Local delivery of pravastatin inhibits intimal formation in a mouse vein graft model.

Background: Pravastatin can reduce atherosclerotic progression in patients after coronary artery bypass graft. However, it is unknown whether pravastatin has a direct effect on intimal hyperplasia of grafted vessels in vivo or what the underlying mechanisms may be. In this study, a murine vein graft model was applied to deal with these issues.

Methods: Vein grafting was performed between C57BL/6J mice. Immediately after operation, pravastatin (30 μM) or phosphate-buffered saline in 50 μL 20% pluronic F-127 gel was delivered to the adventitia of grafted vessels.

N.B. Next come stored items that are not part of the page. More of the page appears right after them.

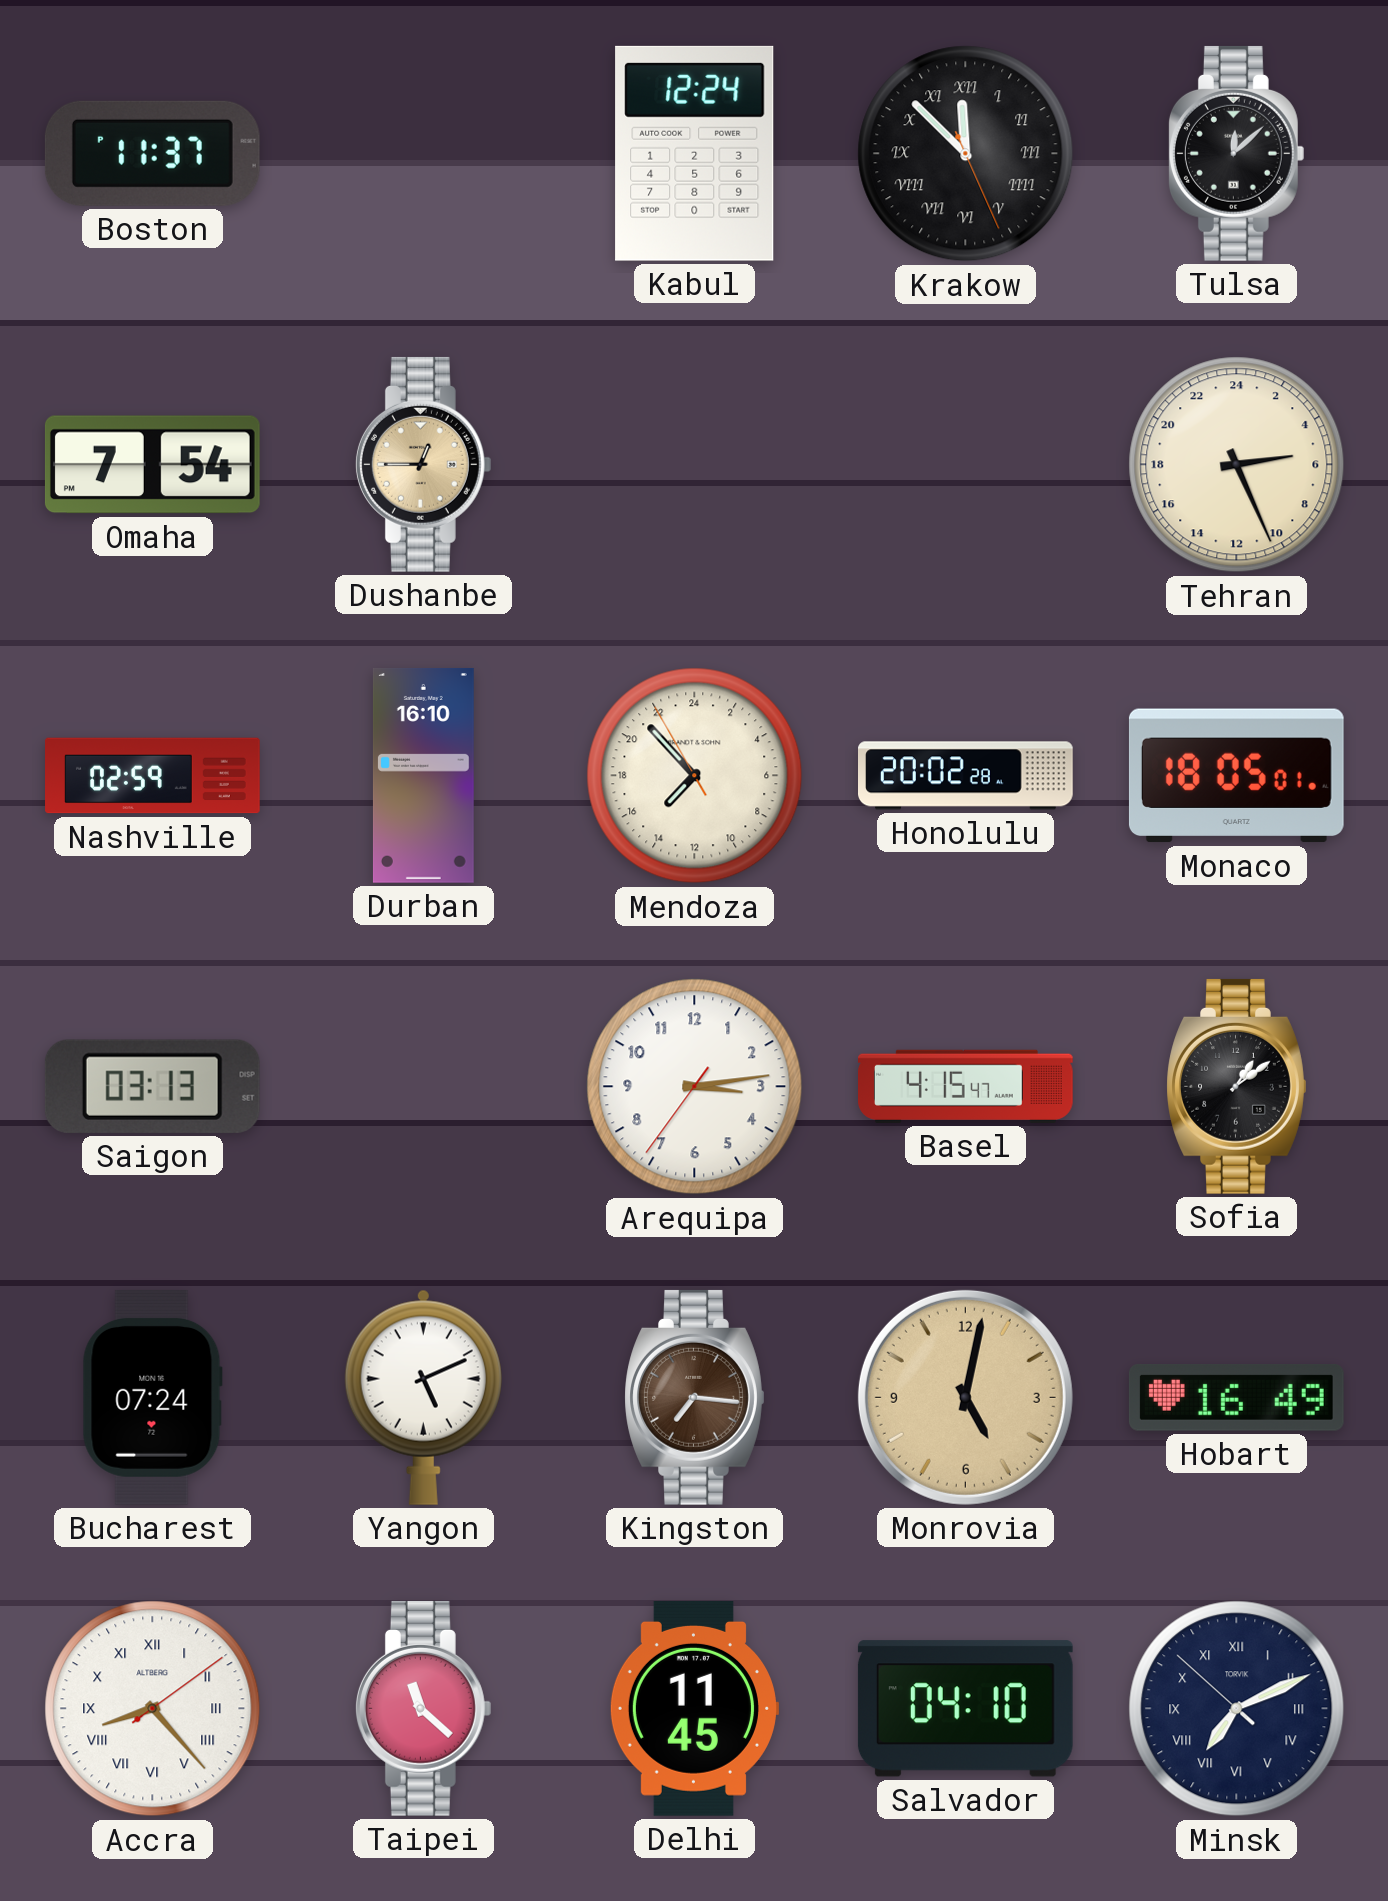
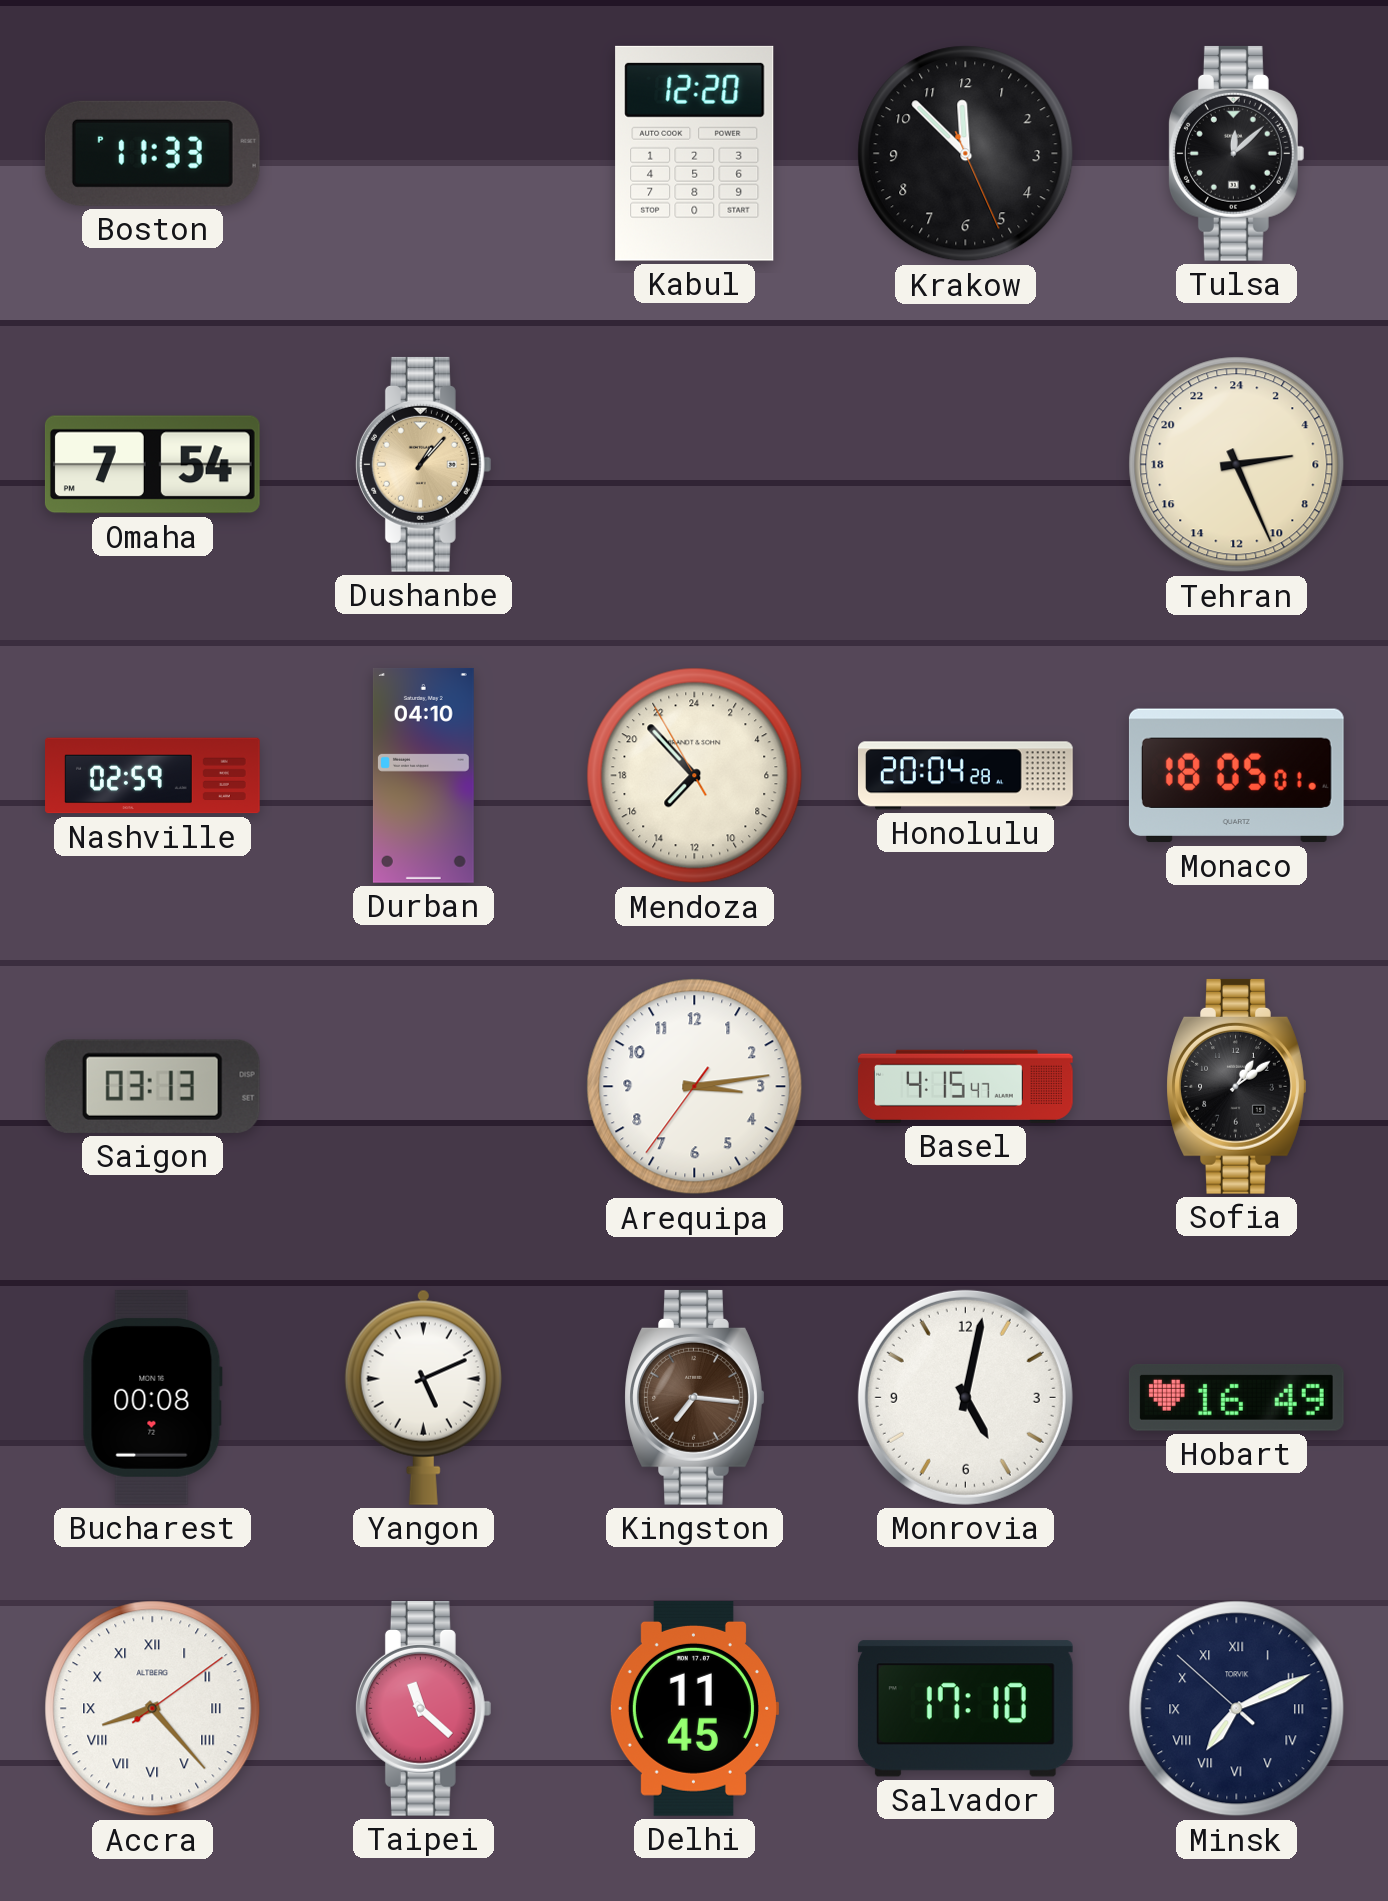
Boston: 11:37 -> 11:33
Kabul: 12:24 -> 12:20
Krakow numerals: Roman -> Arabic
Dushanbe: 12:45 -> 1:07
Durban: 16:10 -> 04:10
Honolulu: 20:02 -> 20:04
Bucharest: 07:24 -> 00:08
Monrovia dial: champagne -> white
Salvador: 04:10 -> 17:10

Results: Compared with the vehicle, pravastatin significantly reduced intimal hyperplasia 4 weeks after the surgical procedure. Immunohistochemical studies revealed that vascular smooth muscle cells (VSMCs) are a major component of the neointima. The percentage of cells positive for proliferating cell nuclear antigen and Mac-3-positive immunostaining intensity within the intima of vein grafts was significantly lower in the pravastatin-treated group than in the control group. We separated VSMCs from mouse inferior vena cava and collected peritoneal macrophage from mice injected intraperitoneally with 4% thioglycollate. Pravastatin significantly decreased VSMC proliferation and platelet-derived growth factor-induced VSMC migration and, in a dose-dependent manner, inhibited macrophage migration induced by monocyte chemotactic protein-1.

Conclusions: Local delivery of pravastatin at the time of vein-graft surgery directly suppresses subsequent neointimal formation of grafted vessels in a vein graft model of normocholesterolemic mice. These beneficial effects are associated with inhibitory actions on VSMC and macrophage functions.